── Information shown

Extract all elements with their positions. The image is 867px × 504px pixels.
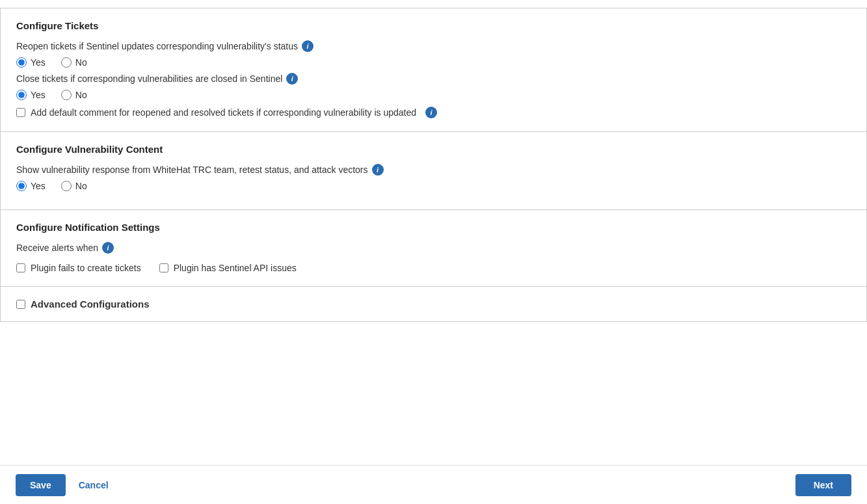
close-info-icon[interactable]: i — [286, 73, 298, 85]
configure-vulnerability-section: Configure Vulnerability Content Show vul… — [0, 132, 867, 210]
reopen-no-text: No — [75, 57, 87, 68]
plugin-api-row: Plugin has Sentinel API issues — [159, 263, 297, 273]
plugin-fails-label: Plugin fails to create tickets — [31, 263, 141, 273]
close-no-text: No — [75, 90, 87, 100]
show-no-radio[interactable] — [61, 181, 72, 191]
show-question-text: Show vulnerability response from WhiteHa… — [16, 165, 368, 175]
plugin-fails-checkbox[interactable] — [16, 263, 25, 272]
configure-notifications-section: Configure Notification Settings Receive … — [0, 210, 867, 287]
reopen-question-row: Reopen tickets if Sentinel updates corre… — [16, 40, 851, 52]
show-radio-row: Yes No — [16, 181, 851, 191]
add-comment-label: Add default comment for reopened and res… — [31, 107, 416, 118]
cancel-button[interactable]: Cancel — [76, 474, 111, 496]
advanced-configurations-text: Advanced Configurations — [31, 298, 150, 310]
configure-notifications-title: Configure Notification Settings — [16, 222, 851, 233]
close-no-label[interactable]: No — [61, 90, 87, 100]
add-comment-info-icon[interactable]: i — [425, 107, 437, 118]
plugin-api-label: Plugin has Sentinel API issues — [174, 263, 297, 273]
receive-alerts-row: Receive alerts when i — [16, 242, 851, 254]
show-question-row: Show vulnerability response from WhiteHa… — [16, 164, 851, 176]
show-yes-label[interactable]: Yes — [16, 181, 46, 191]
plugin-api-checkbox[interactable] — [159, 263, 168, 272]
save-button[interactable]: Save — [16, 474, 66, 496]
reopen-question-text: Reopen tickets if Sentinel updates corre… — [16, 41, 298, 51]
add-comment-checkbox[interactable] — [16, 108, 25, 117]
footer-bar: Save Cancel Next — [0, 465, 867, 504]
close-question-text: Close tickets if corresponding vulnerabi… — [16, 73, 282, 84]
show-yes-radio[interactable] — [16, 181, 27, 191]
main-content: Configure Tickets Reopen tickets if Sent… — [0, 0, 867, 465]
show-no-text: No — [75, 181, 87, 191]
show-yes-text: Yes — [31, 181, 46, 191]
reopen-radio-row: Yes No — [16, 57, 851, 68]
configure-vulnerability-title: Configure Vulnerability Content — [16, 144, 851, 155]
reopen-yes-text: Yes — [31, 57, 46, 68]
advanced-configurations-label[interactable]: Advanced Configurations — [16, 298, 851, 310]
advanced-section: Advanced Configurations — [0, 287, 867, 322]
close-no-radio[interactable] — [61, 90, 72, 100]
close-question-row: Close tickets if corresponding vulnerabi… — [16, 73, 851, 85]
reopen-info-icon[interactable]: i — [302, 40, 313, 52]
configure-tickets-title: Configure Tickets — [16, 20, 851, 31]
notification-checkboxes-row: Plugin fails to create tickets Plugin ha… — [16, 259, 851, 273]
add-comment-row: Add default comment for reopened and res… — [16, 107, 851, 118]
close-yes-text: Yes — [31, 90, 46, 100]
receive-alerts-info-icon[interactable]: i — [102, 242, 114, 254]
show-info-icon[interactable]: i — [372, 164, 384, 176]
reopen-no-radio[interactable] — [61, 57, 72, 68]
reopen-yes-radio[interactable] — [16, 57, 27, 68]
reopen-yes-label[interactable]: Yes — [16, 57, 46, 68]
close-yes-radio[interactable] — [16, 90, 27, 100]
next-button[interactable]: Next — [795, 474, 851, 496]
plugin-fails-row: Plugin fails to create tickets — [16, 263, 141, 273]
advanced-configurations-checkbox[interactable] — [16, 300, 25, 309]
close-yes-label[interactable]: Yes — [16, 90, 46, 100]
receive-alerts-text: Receive alerts when — [16, 243, 98, 253]
close-radio-row: Yes No — [16, 90, 851, 100]
reopen-no-label[interactable]: No — [61, 57, 87, 68]
show-no-label[interactable]: No — [61, 181, 87, 191]
configure-tickets-section: Configure Tickets Reopen tickets if Sent… — [0, 8, 867, 132]
footer-left: Save Cancel — [16, 474, 111, 496]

────

- [The task] Filter the records for lines holding the string "notifications". Copy each one.

- [Solution]
configure-notifications-section: Configure Notification Settings Receive … — [0, 210, 867, 287]
configure-notifications-title: Configure Notification Settings — [16, 222, 851, 233]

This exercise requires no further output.